■ **INPUT**:
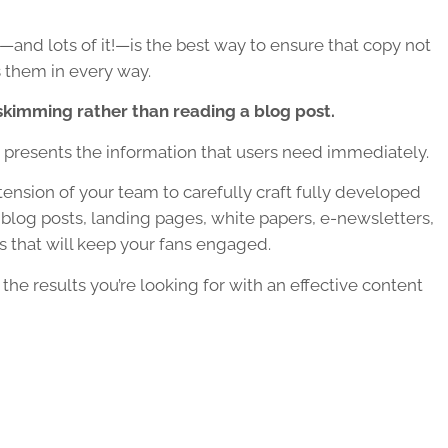
—and lots of it!—is the best way to ensure that copy not
 them in every way.
skimming rather than reading a blog post.
t presents the information that users need immediately.
ension of your team to carefully craft fully developed
blog posts, landing pages, white papers, e-newsletters,
 that will keep your fans engaged.
the results you’re looking for with an effective content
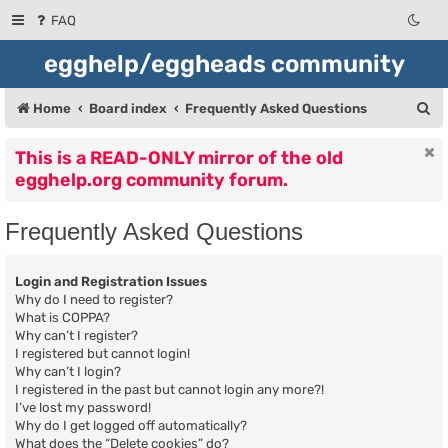
FAQ
egghelp/eggheads community
S
Home
Board index
Frequently Asked Questions
e
This is a READ-ONLY mirror of the old
a
egghelp.org community forum.
r
c
Frequently Asked Questions
h
Login and Registration Issues
Why do I need to register?
What is COPPA?
Why can’t I register?
I registered but cannot login!
Why can’t I login?
I registered in the past but cannot login any more?!
I’ve lost my password!
Why do I get logged off automatically?
What does the “Delete cookies” do?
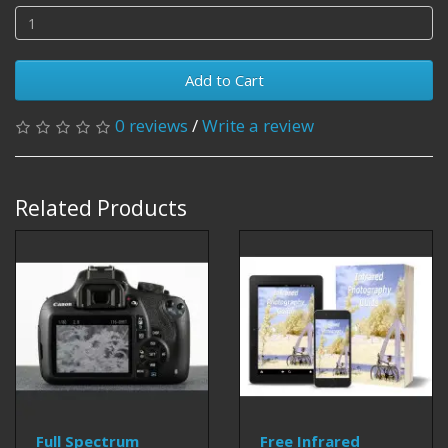
Add to Cart
0 reviews
/
Write a review
Related Products
Full Spectrum
Free Infrared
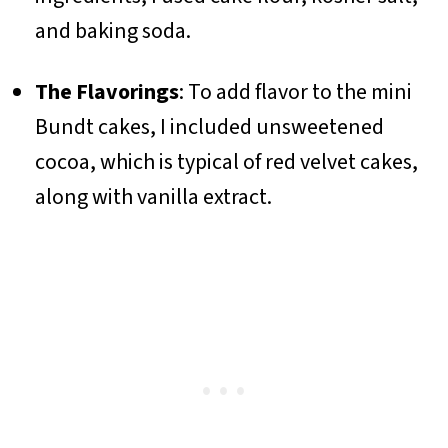
and baking soda.
The Flavorings
: To add flavor to the mini
Bundt cakes, I included unsweetened
cocoa, which is typical of red velvet cakes,
along with vanilla extract.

■ **TASK DIRECTIONS**:
All lines of the listing that contain the word "your" should be copied out.

■ **ANSWER TO THE EXERCISE**:
ension of your team to carefully craft fully developed
 that will keep your fans engaged.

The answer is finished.